Management's Discussion and Analysis of Financial Condition and Results of
Operations

         The following information updates the discussion under the heading
"Management's Discussion and Analysis of Financial Condition and Results of
Operations" in the prospectus and should be read in conjunction with that
discussion.

Liquidity and Capital Resources

Significant Improvement in Liquidity

         As a result of our recent transaction with Denbury Resources, Inc.
(NYSE symbol: DNR) described above, our liquidity has improved significantly.
Under the terms of this transaction, on June 12, 2006 we received approximately
$50 million in cash, and a 25% after payout back-in working interest in the
enhanced oil recovery project Denbury has undertaken to fund and operate.

         Of the approximately $50 million in proceeds, we immediately used
approximately $5.4 million to repay in full our credit facility and used
approximately $257,000 to repay a subordinated loan to our Chairman (see
"Repayment of Loans" below). Consequently, we currently have no indebtedness,
other than ordinary course trade payables, and we have sufficient cash resources
to continue with the implementation of our business strategy for the foreseeable
future. We plan to deposit a minimum of $3 million, and a maximum of up to $16
million of the proceeds, with the U. S. Treasury and the Louisiana Department of
Revenue for income taxes due on the gain on sale of our Delhi property,
depending on the amount of IRC 1031 like-kind property exchanges we ultimately
consummate. The estimated remaining balance of these proceeds (being a range of
approximately $28.3 million to $41.3 million, depending on our ultimate taxable
gain) will be used to identify and close additional oil and gas investment
opportunities that fit our business plan, and for working capital and general
corporate purposes.

         We have not determined the exact amounts we plan to expend on the above
uses or the timing of such expenditures. The amounts actually expended and the
timing are at our discretion and may vary significantly depending upon a number
of factors, including our ability to identify and close additional oil and gas
opportunities that fit our business plan within the 45 and 180 day windows
allotted to identify and consummate any IRC 1031 like-kind exchanges.

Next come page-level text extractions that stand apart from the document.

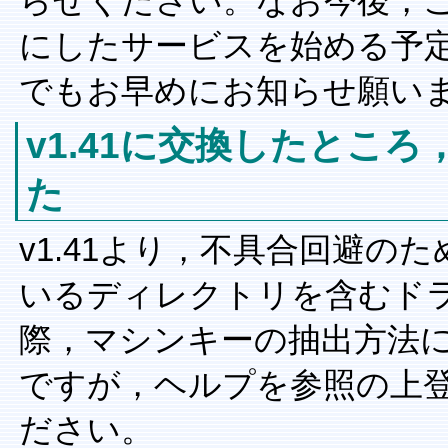
らせください。なお今後，
にしたサービスを始める予
でもお早めにお知らせ願い
v1.41に交換したとこ
た
v1.41より，不具合回避のため
いるディレクトリを含むド
際，マシンキーの抽出方法
ですが，ヘルプを参照の上
ださい。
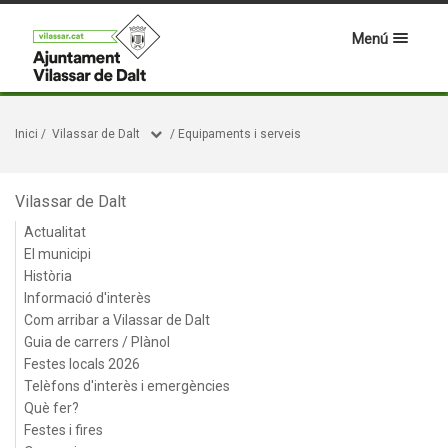
Menú
Inici
/
Vilassar de Dalt
/
Equipaments i serveis
Vilassar de Dalt
Actualitat
El municipi
Història
Informació d'interès
Com arribar a Vilassar de Dalt
Guia de carrers / Plànol
Festes locals 2026
Telèfons d'interès i emergències
Què fer?
Festes i fires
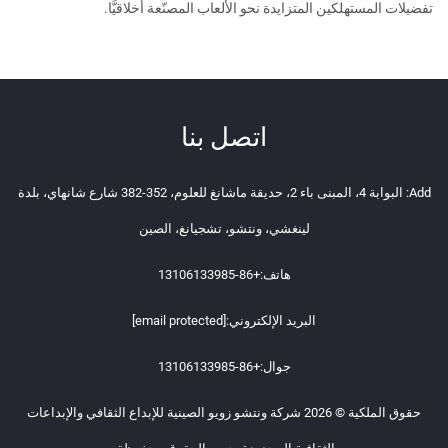
تفضيلات المستهلكين المتزايدة نحو الألعاب المصنّعة أخلاقيًّا.
اتصل بنا
Add: البوابة 4، المبنى باء 2، حديقة ماشانغ للعلوم، 352-382 شارع شانهاي، بلدة
لينغشي، ونتشو، تشجيانغ، الصين
هاتف:
+86-13106133985
البريد الإلكتروني:
[email protected]
جوال:
+86-13106133985
حقوق الملكية © 2026 شركة ونتشو زويو الصينية للإبداع الثقافي والإبداعات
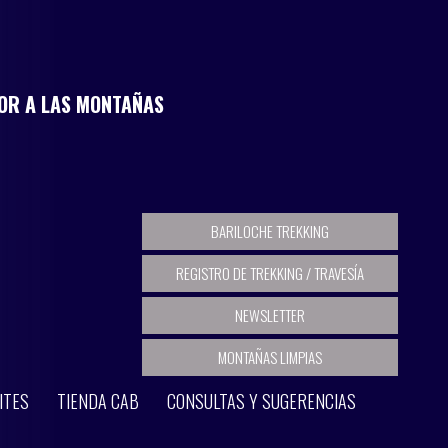
MOR A LAS MONTAÑAS
BARILOCHE TREKKING
REGISTRO DE TREKKING / TRAVESÍA
NEWSLETTER
MONTAÑAS LIMPIAS
ITES
TIENDA CAB
CONSULTAS Y SUGERENCIAS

Pending
their use as set forth above, such proceeds will be invested in a U.S.
Government money market account.

Repayment of Loans

         As previously reported in a Current Report on Form 8-K filed by us on
February 2, 2005 with the SEC, we entered into a senior secured loan agreement
(the "Loan Agreement") with Prospect Energy Corporation ("Prospect") providing
for borrowings by us of up to $4.8 million. The borrowings were secured by
substantially all of our assets. The outstanding indebtedness bore interest at
an annual rate equal to the greater of (a) 14% and (b) the Treasury Rate plus
9%, with interest payable in arrears on the last day of each month. All
outstanding indebtedness was to become due in full on February 2, 2010. Pursuant
to a number of amendments to the Loan Agreement, the total face amount of
borrowings at maturity drawn by us was $5.0 million.

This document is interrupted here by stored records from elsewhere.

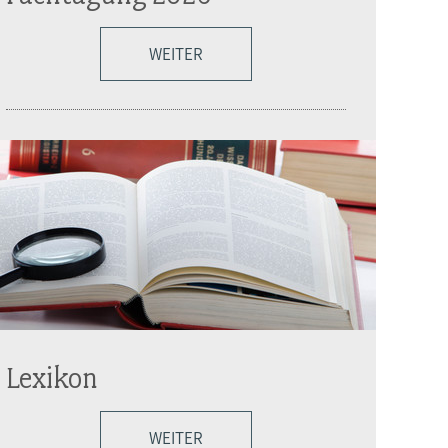
WEITER
Lexikon
WEITER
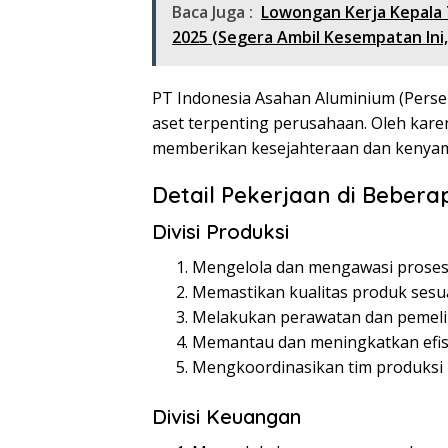
Baca Juga :
Lowongan Kerja Kepala
2025 (Segera Ambil Kesempatan Ini,
PT Indonesia Asahan Aluminium (Pers
aset terpenting perusahaan. Oleh kare
memberikan kesejahteraan dan kenyam
Detail Pekerjaan di Beberap
Divisi Produksi
Mengelola dan mengawasi proses
Memastikan kualitas produk sesua
Melakukan perawatan dan pemeli
Memantau dan meningkatkan efisi
Mengkoordinasikan tim produksi 
Divisi Keuangan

         On May 31, 2006, we voluntarily prepaid all amounts due under the Loan
Agreement totaling $5,437,352, representing the then-outstanding principal
balance of $5,000,000, all accrued and unpaid interest, a prepayment penalty and
certain other amounts due and owing under the Loan Agreement. We also issued
Prospect an additional five-year warrant to purchase up to 100,000 shares of our
common stock at an exercise price of $2.71 per share in satisfaction of a
disputed obligation relating to a voluntary waiver by Prospect of a technical
breach of a negative covenant by us. Concurrent with this repayment the Loan
Agreement was terminated and all of the collateral attached thereto was
released.

                                       2


         On March 3, 2006, we borrowed $250,000 from Laird Q. Cagan, the
chairman of our board, for working capital. This loan had a one-year term and
accrued interest at the annual rate of 10%, payable at maturity. The loan also
had certain acceleration provisions in the event we were to raise additional
capital in excess of $2 million. On June 13, 2006, we voluntarily prepaid all
amounts due under this loan totaling $257,058, representing the then-outstanding
principal balance and all accrued and unpaid interest.

         Mr. Cagan acts as our non-exclusive placement agent for capital raising
services through Chadbourn Securities, Inc., and his company, Cagan McAfee
Capital Partners, provides financial advisory services to us under the terms of
a written agreement previously filed with the SEC.

Cash Flow for the nine months ended March 31, 2006

         Cash used in operating activities for the nine months ended March 31,
2006 was $632,967 and cash used in operations for the comparative period was
$739,684. The decrease in cash used in operating activities was primarily due to
lower net cash losses from operations before changes in working capital, offset
with higher operating expenses resulting in higher operating losses.

         Cash used in investing activities in the nine months ended March 31,
2006 and 2005 was $2,891,009 and $2,186,724, respectively. In 2006, the majority
of the development capital expenditures were spent on the 2005 Delhi Development
Drilling Program and for the purchase of an additional net revenue interest in
one of our existing field. For the nine months ended March 31, 2005, we expended
approximately $1,836,878, in capital expenditures, of which approximately
$725,000 was for the acquisition of producing properties in Tullos Field Area.

         Cash provided by financing activities for the nine months ended March
31, 2006 was $1,183,119. This was primarily from loan proceeds of $1,250,000,
offset by $6,754 used to pay off the remaining note for property insurance;
$22,654 for deferred financing fees related to the additional $1.0 million
drawdown from Prospect, and $37,473 for miscellaneous transaction costs related
to equity raising activities. Comparatively, $3,536,987 was provided in the
comparable period which consisted of $3,855,721 in net proceeds from loans,
$1,737,336 payments on notes, $1,678,307 of gross cash proceeds from the private
sale of our common stock and $259,705 of deferred financing fees.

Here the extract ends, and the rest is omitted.